Schmitt brought the case as Missouri’s attorney general before being elected to the Senate last year.
“White House officials, CDC & others are stopped cold. We need to continue the fight to take down the Vast Censorship Enterprise. Their view of ‘misinformation’ isn’t an excuse to censor. This is the most important free speech case in a generation. Freedom is on the march,” Schmitt said, calling the decision a “[b]ig win for the First Amendment on this Independence Day.”
Doughty did allow for some circumstances.
According to the Washington Post, he will empower government officials to contact social media companies to notify them of posts containing “criminal activity or criminal conspiracies,” “national security threats, extortion, or other threats,” and crimes relating to US elections.
“Many expect the ruling to disrupt years of collaboration between tech companies and the government, especially in addressing illegal activities and interference in elections.
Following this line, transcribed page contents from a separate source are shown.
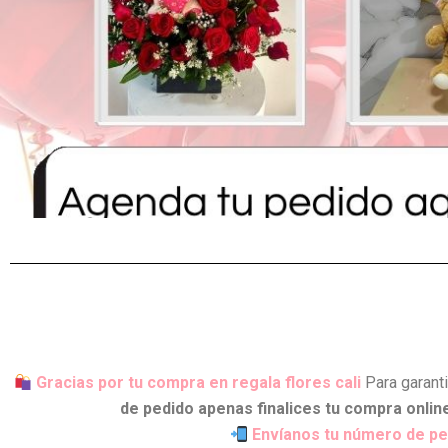
Gracias por tu compra en regala flores cali
Para garant
de pedido apenas finalices tu compra onlin
Envíanos tu número de pe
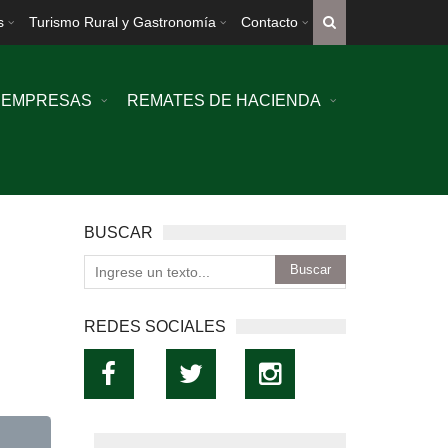
s
Turismo Rural y Gastronomía
Contacto
EMPRESAS
REMATES DE HACIENDA
BUSCAR
REDES SOCIALES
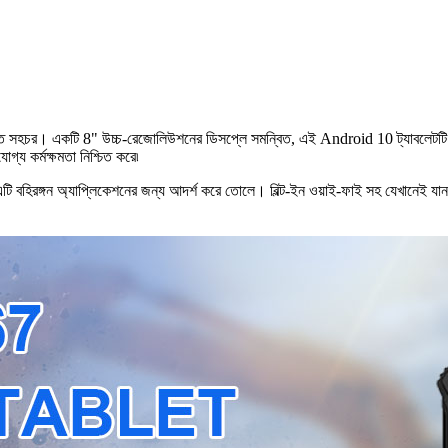
নিখুঁত সহচর। একটি 8" উচ্চ-রেজোলিউশনের ডিসপ্লে সমন্বিত, এই Android 10 ট্যাবলেটটি
গ্য কর্মক্ষমতা নিশ্চিত করে৷
, এটি বহিরঙ্গন অ্যাপ্লিকেশনের জন্য আদর্শ করে তোলে। বিল্ট-ইন ওয়াই-ফাই সহ যেখানেই যা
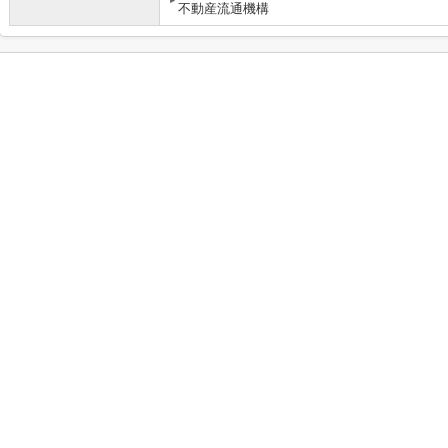
不動産流通機構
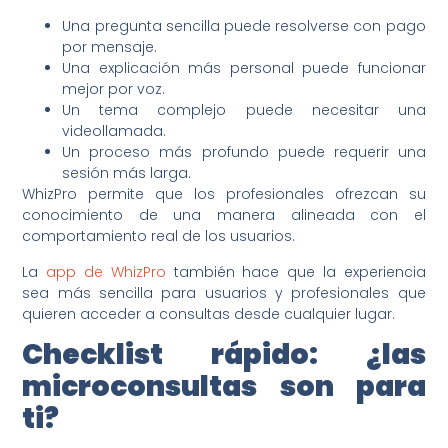
Una pregunta sencilla puede resolverse con pago
por mensaje.
Una explicación más personal puede funcionar
mejor por voz.
Un tema complejo puede necesitar una
videollamada.
Un proceso más profundo puede requerir una
sesión más larga.
WhizPro permite que los profesionales ofrezcan su
conocimiento de una manera alineada con el
comportamiento real de los usuarios.
La
app de WhizPro
también hace que la experiencia
sea más sencilla para usuarios y profesionales que
quieren acceder a consultas desde cualquier lugar.
Checklist rápido: ¿las
microconsultas son para
ti?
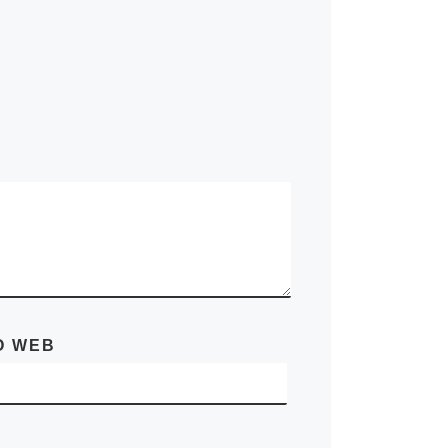
O WEB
The injunction applies to various executive agencies, including the Department of Health and Human Services and the Federal Bureau of Investigation, prohibiting them from pressuring social media platforms into removing, suppressing, or reducing the visibility of content protected by the First Amendment,” the outlet added.
The Republican attorneys general who joined Schmitt in the lawsuit argued that frequent government contact with social media companies violated the First Amendment while raising concerns about antitrust issues and efforts to repeal Section 230 protections.
Reuters added: “The New Orleans-based 5th U.S. Circuit Court of Appeals vacated much of an injunction that Doughty issued restricting the administration’s social media communications, with the exception of a provision concerning coercion, which they narrowed.”
“The narrowed injunction applied to the White House, the surgeon general, the U.S. Centers for Disease Control and Prevention, and the FBI, saying they could not ‘coerce or significantly encourage’ the companies to remove content,” Reuters noted further.
The Supreme Court has been a thorn in President Joe Biden’s side, ruling frequently against his agenda.
However, the Supreme Court appears poised to derail Biden’s plans to move the country to the far left even further.
Meanwhile, the Court will hear a number of cases this fall that offer promising chances to restrain the federal administrative state.
The court has agreed to rule on cases that contest the constitutionality of an agency funding scheme that is exempt from the congressional appropriations process and regular congressional oversight, as well as the practice of federal courts extending judicial deference to agency interpretations of the laws they are tasked with enforcing.
The court also agreed to hear a case that could bring back the jury trial to a class of civil cases that are currently handled solely by judges who work for administrative agencies.
One of the most important cases of the upcoming term may be SEC v. Jarkesy because it may reinstate the right to a jury trial in administrative civil cases.